According to Elixir Securities, Pakistan equities closed lower after undergoing fresh hammering due to institutional selling that dragged the KSE-100 Index down to almost 41,000 points.
“Market lost ground early on amid turbulence on political front as heavyweight sectors dragged the index on thin activity,” the report said.
“Cements led declines as the news of cut in cement prices by DG Khan Cement (-5%) in the range of Rs5-10/bag impacted the whole sector negatively with investors spooked on concerns of a possible price war among players. Thirteen out of 19 cement companies closed limit down as a result of this phenomenon.
“Meanwhile, fertiliser companies also witnessed pressure in anticipation of poor off-take figures for last month.
“We expect stocks to remain under pressure and trade volatile in the coming days with investors sitting tight and flows and politics guiding market direction,” the report added.
JS Global analyst Maaz Mulla the KSE-100 plummeted in today’s trading session closing 903 points below yesterday’s close at 41,116 level (-2.15%) as concerns over political scenario continued to keep investors’ confidence on the weaker side.
“Cement sector led the decline in the market as LUCK (-5.0%), DGKC (-5.0%), MLCF (-4.9%), CHCC (-5.0%) and FCCL (-5.0%) all closed at their lower circuit, cumulatively contributing -161 points to the index.
“Oil and gas exploration and production sector lost value to close in the red zone where PPL (-3.1%), POL (-0.2%) and OGDC (-2.2%) were the major losers of the sector.
“Fertiliser sector also witnessed bearish momentum with FFBL (-3.5%), FATIMA (-2.5%) and FFC (-2.4%) closing in the red trajectory.
“Moving forward, we expect similar bearish trend to continue unless we see any clarity over political scenario or positive triggers on the economic front.

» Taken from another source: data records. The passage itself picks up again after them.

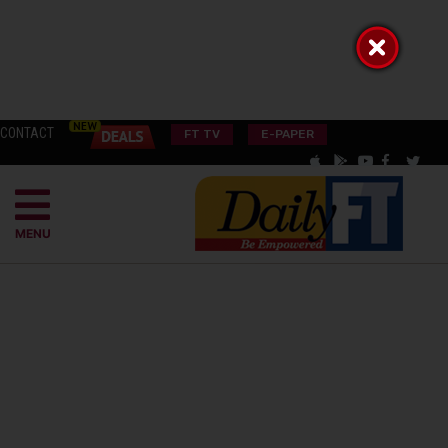
CONTACT
FT TV
E-PAPER
MENU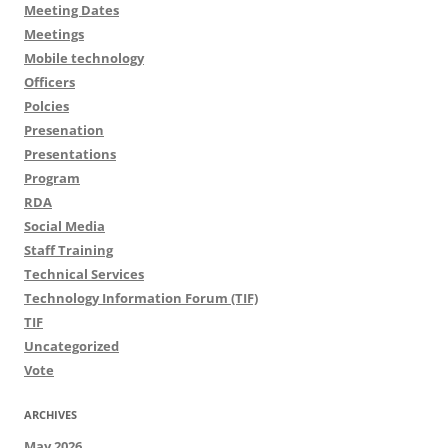
Meeting Dates
Meetings
Mobile technology
Officers
Polcies
Presenation
Presentations
Program
RDA
Social Media
Staff Training
Technical Services
Technology Information Forum (TIF)
TIF
Uncategorized
Vote
ARCHIVES
May 2026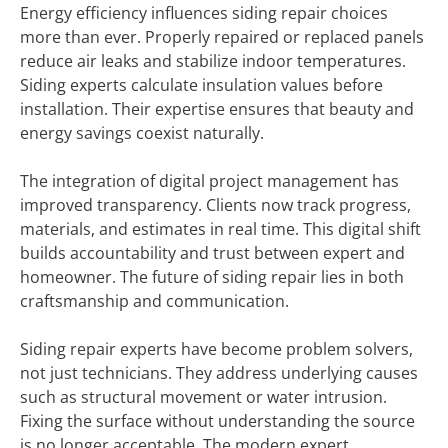
Energy efficiency influences siding repair choices
more than ever. Properly repaired or replaced panels
reduce air leaks and stabilize indoor temperatures.
Siding experts calculate insulation values before
installation. Their expertise ensures that beauty and
energy savings coexist naturally.
The integration of digital project management has
improved transparency. Clients now track progress,
materials, and estimates in real time. This digital shift
builds accountability and trust between expert and
homeowner. The future of siding repair lies in both
craftsmanship and communication.
Siding repair experts have become problem solvers,
not just technicians. They address underlying causes
such as structural movement or water intrusion.
Fixing the surface without understanding the source
is no longer acceptable. The modern expert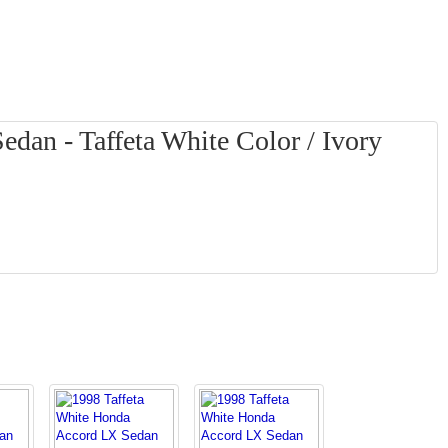
dan - Taffeta White Color / Ivory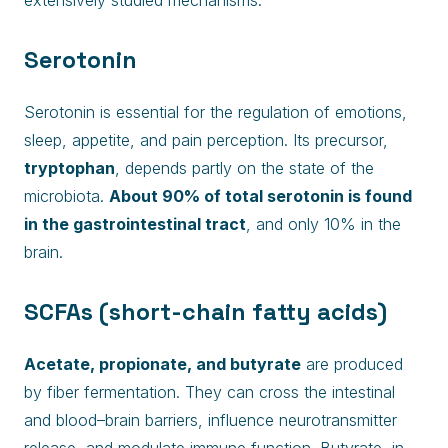
extensively studied mechanisms.
Serotonin
Serotonin is essential for the regulation of emotions,
sleep, appetite, and pain perception. Its precursor,
tryptophan
, depends partly on the state of the
microbiota.
About 90% of total serotonin is found
in the gastrointestinal tract
, and only 10% in the
brain.
SCFAs (short-chain fatty acids)
Acetate, propionate, and butyrate
are produced
by fiber fermentation. They can cross the intestinal
and blood–brain barriers, influence neurotransmitter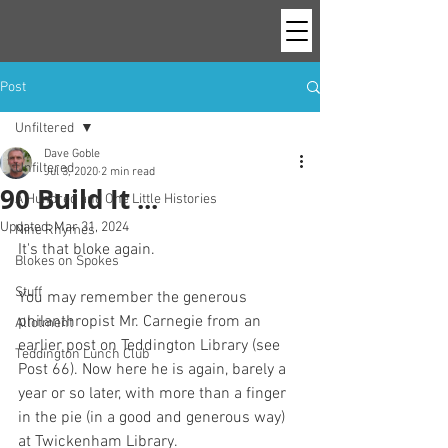
Post
Unfiltered
Dave Goble
Unfiltered
Jul 3, 2020
2 min read
90 Build It ...
A Hundred and One Little Histories
Updated:
Mar 31, 2024
Nine Rhymes
It's that bloke again. 
Blokes on Spokes
Stuff
You may remember the generous 
philanthropist Mr. Carnegie from an 
Allotment
earlier post on Teddington Library (see 
Teddington Lunch Club
Post 66). Now here he is again, barely a 
year or so later, with more than a finger 
in the pie (in a good and generous way) 
at Twickenham Library.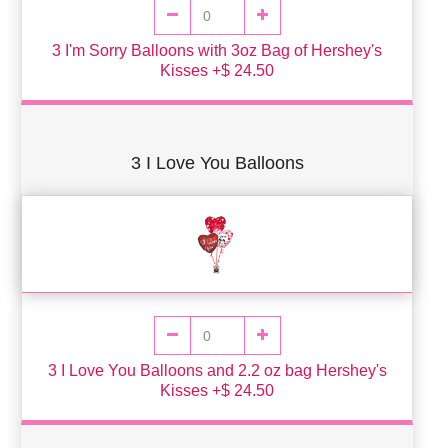
3 I'm Sorry Balloons with 3oz Bag of Hershey's
Kisses +$ 24.50
3 I Love You Balloons
3 I Love You Balloons and 2.2 oz bag Hershey's
Kisses +$ 24.50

We recommend investors to remain cautious and sell on strength,” Mulla added.
Overall, trading volumes rose to 121 million shares compared with Monday’s tally of 88 million.
Shares of 392 companies were traded. At the end of the day, 51 stocks closed higher, 328 declined while 13 remained unchanged. The value of shares traded during the day was Rs6.7 billion.
Maple Leaf was the volume leader with 9.5 million shares, losing Rs4.10 to close at Rs78.87. It was followed by TRG Pakistan with 6.8 million shares, losing Rs1.74 to close at Rs35.31 and K-Electric with 6.8 million shares, losing Rs0.06 to close at Rs6.86.
Foreign institutional investors were net buyers of Rs128 million during the trading session, according to data compiled by the National Clearing Company of Pakistan Limit.